Sunday, July 01, 2012

Where computing takes you...

Do you ever have those afternoons you get a ”great” idea and you've all the evening time for that task. The task is a relaxing one and won't need much attention, and you can watch a movie or something.  But then, it happens that the evening turns into night as you realize a couple of little details adding complexity to the idea, and the task turns out to be much more invasive to your evening than you thought?

In this example, I got the great idea to upgrade my Debian running NAS device (thanks Martin for everything!) to use ext4 instead of ext3. The kind of idea that takes a long time for relatively little practical benefit, but it just feels like a nice thing do when you've the extra amounts of nerd time available. It's basically just opening the NAS device up, mounting its hard disk to a laptop via external case, running the tune2fs and fsck then putting the disk back. It just takes a long time for the initial fsck (to make sure everything's intact) and then the required fsck run to get ext4 mountable.

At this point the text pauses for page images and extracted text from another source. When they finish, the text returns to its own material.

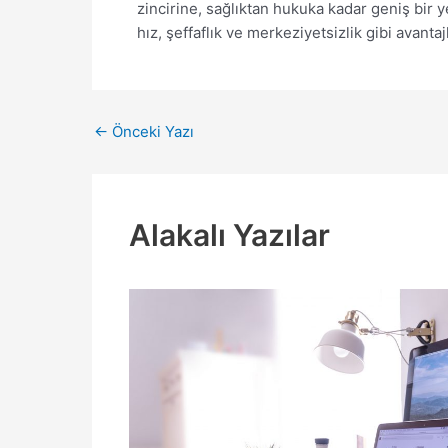
zincirine, sağlıktan hukuka kadar geniş bir 
hız, şeffaflık ve merkeziyetsizlik gibi avanta
Yazı
←
Önceki Yazı
dolaşımı
Alakalı Yazılar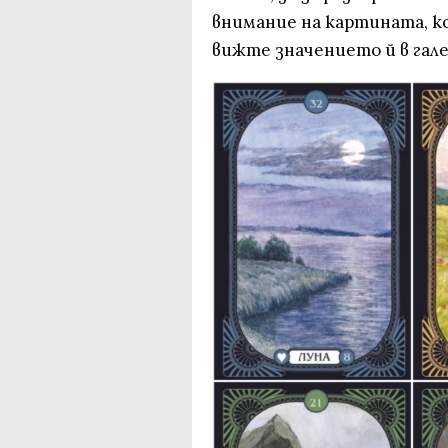
внимание на картината, ко
вижте значението й в гал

Only in this situation, it would have been beneficial to have the ext4 support in the flashed initramfs before the migration. So... before the photo below, I've already:
  1. done the ext4 migration and fsck:s
  2. screwed the disk back to the NAS case, attached cables and found that it doesn't boot
  3. (on the laptop with the hard disk attached again tried manually unpacking initramfs and adding ext4 module... also had time to bind mount everything and chroot into the ARM system to run update-initramfs manually... also tried booting with those... until remembered the simple fact that the /boot partition is only for show and also the initramfs is loaded directly from flash)
  4. copied the main root filesystem content from the original disk to another external disk with ext3 partition
  5. attached the another disk (with same UUID:s) to the QNAP NAS device, booted, double-checked that I have now ext4 specified under /etc/initramfs-tools/modules, reconfigured the linux image that also regenerates initramfs and flashes it
And in the photo, what's happening is that:
  1. I've again the original disk reattached and system booted with the initramfs generated and flashed from the ext3 disk
  2. the NAS device is hanging in the air, cover open, from the closet where I've things stuffed in (normally secured with cable ties), and I need to support it with a knee or one hand since the 2TB disk is much heavier than the small SSD I used as the ext3 disk so the power cable and RJ-45 cable would have pretty heavy load
  3. Since I've only one hand in use and can't use a laptop, I'm logging in via my Nokia N9 and then reflashing the kernel + initramfs from this original disk, just to make sure everything is now alright and also after that flashing it still boots (it does!). Note that I feel like the setup is secure enough for non-interrupted flashing so that I can indeed support the NAS with a knee, use one hand to keep N9 and another hand to take a photo with a camera.

And so we have had a productive and educating afternoon/evening/night once again. Does this ever happen to you?